TASK
(READ THE INFO BELOW BEFORE DOING THIS TASK)1.What stereotypes are being represented?
Are they positive or negative? how do you know this?
2.Discuss the ways in which the extract constructs representations of disability using the following:
• Camera shots, angles, movement and composition
• Editing
• Sound
• Mise-en-scene
Use of Disabled Stereotypes
The media continue to enforce disability stereotypes portraying disabled individuals in a negative un-empowering way.In his 1991 study, Paul Hunt identified 10 stereotypes that the media use to portray disabled people:
- The disabled person as pitiable or pathetic
- An object of curiosity or violence
- Sinister or evil
- The super cripple
- As atmosphere
- Laughable
- His/her own worst enemy
- As a burden
- As Non-sexual
- Being unable to participate in daily life
- the character of Colin from the Secret Garden - a character who falls into the stereotype of "Pitiable and pathetic; sweet and innocent; a miracle cure"

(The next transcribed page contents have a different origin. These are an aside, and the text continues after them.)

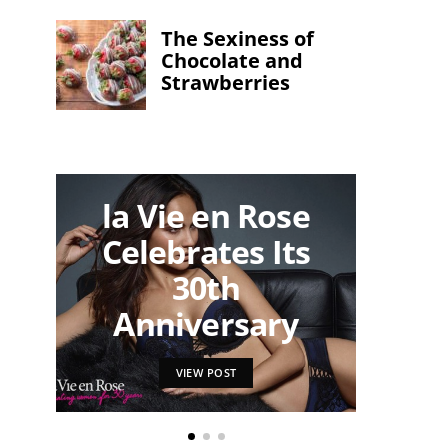
The Sexiness of
Chocolate and
Strawberries
la Vie en Rose
Ma
Celebrates Its
Und
30th
to F
Anniversary
VIEW POST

- the "sinister or evil" Dr No, with his two false hands, from the Bond film of the same name
- Ron Kovic, the disabled war veteran in Born on the Fourth of July, who is portrayed as "non-sexual or incapable of a worthwhile relationship"

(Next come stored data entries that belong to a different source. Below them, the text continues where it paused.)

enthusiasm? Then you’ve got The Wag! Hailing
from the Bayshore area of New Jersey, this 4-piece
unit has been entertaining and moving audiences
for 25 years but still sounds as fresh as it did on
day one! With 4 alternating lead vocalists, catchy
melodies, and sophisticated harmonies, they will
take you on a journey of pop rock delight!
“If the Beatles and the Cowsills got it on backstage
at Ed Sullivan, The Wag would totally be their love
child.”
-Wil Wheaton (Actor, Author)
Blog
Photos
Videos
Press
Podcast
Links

(ref:http://www.disabilityplanet.co.uk/critical-analysis.html)
A broad range of current social and cultural representations of disability in our society reinforce that people with disabilities are seen to be:
Undesirable
Tragic or super human.
Asexual.
Dependent.
In need of 'normalisation'.
Lower in intelligence.
Unemployable.
Different.
However characters such as Jake Sully (Avatar) and Adam Best (Eastenders) challenge this stereotype.
Jake Sully a crippled Marine on Earth, he is recruited to take over for his murdered scientist twin brother to operate an Avatar.
Adam Best, an Oxford University student who comes to Walford to stay with his mother, Manda, during the holidays.